SOURCE MATERIAL
__________________________________________________
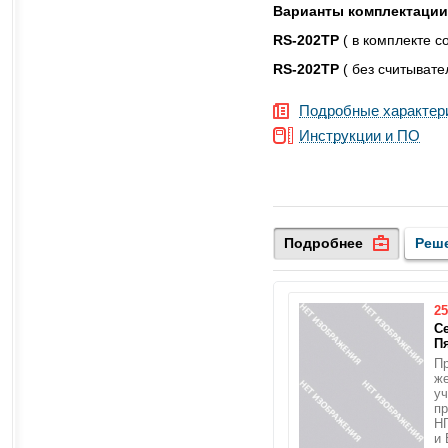
Варианты комплектации
RS-202TP
( в комплекте 
RS-202TP
( без считывате
Подробные характер
Инструкции и ПО
Подробнее
Реш
25
С
П
П
ж
уч
пр
Н
и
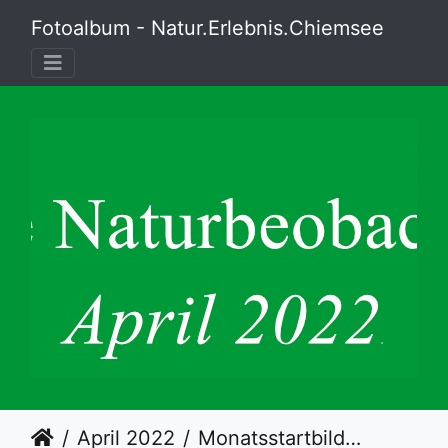
Fotoalbum - Natur.Erlebnis.Chiemsee
April 2022
Monatsstartbild April- Blaukehlchen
__________________________________________________
WORK INSTRUCTIONS
Look over the listing. Pull out every line with the string "April" in it.

ANSWER
April 2022
Monatsstartbild April- Blaukehlchen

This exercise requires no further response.